### What you will do
Copy all of the records exactly.

*** Opening of Source information ***

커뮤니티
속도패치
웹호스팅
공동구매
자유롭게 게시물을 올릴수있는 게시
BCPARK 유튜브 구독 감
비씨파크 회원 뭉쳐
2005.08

*** Close of Source information ***

### Response area
커뮤니티
속도패치
웹호스팅
공동구매
자유롭게 게시물을 올릴수있는 게시
BCPARK 유튜브 구독 감
비씨파크 회원 뭉쳐
2005.08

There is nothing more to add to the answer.